Top U.S. Multifamily Rent Growth Markets — February 2026

The U.S. multifamily sector ended 2025 positioned to thrive, as some standout markets outshined otherwise modest national rent growth. Reduced supply pressures helped keep vacancies stable, while clearer interest rate expectations and reliable returns kept investors confident in the sector’s durability.
Over the past 12 months, the leading rent growth markets spanned multiple regions, each exhibiting distinct strengths and characteristics.
San Jose finished as the top multifamily rent growth market in the nation in 2025, after finishing 2024 in fifth position. Average effective rents finished the year at $3,073/unit, up 2.8% from one year ago. San Jose’s long‑term resilience and growth are underpinned by solid fundamentals, including a highly educated workforce, elevated household incomes, and a longstanding culture of innovation and entrepreneurship. The San Francisco market also finished near the top of the rankings, with a growth rate of 1.8%, and an average rent of $3,221/unit (the second highest in the nation behind only the New York Metro market).
The Minneapolis market finished the year in the second spot, with a 2.0% growth rate and an average rent of $1,497/unit. The Twin Cities region boasts major research institutions and corporate headquarters fostering innovation, alongside a highly educated workforce and positive population trends.

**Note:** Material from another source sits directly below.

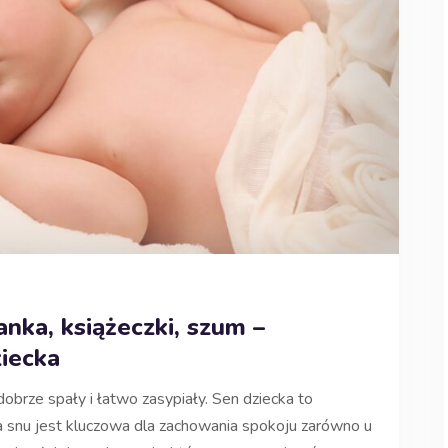
nka, książeczki, szum –
ziecka
brze spały i łatwo zasypiały. Sen dziecka to
a snu jest kluczowa dla zachowania spokoju zarówno u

Also in the Midwest, Milwaukee finished at number three, with a 1.9% growth rate and average effective rent of $1,370/unit. The market’s strengths include a highly productive business atmosphere where jobs can be created, above‑average per‑capita income, and a well‑educated workforce. Additional Midwestern standouts during the year were Cincinnati (up 1.7%), Cleveland, Kansas City, and St. Louis (each up 1.4%).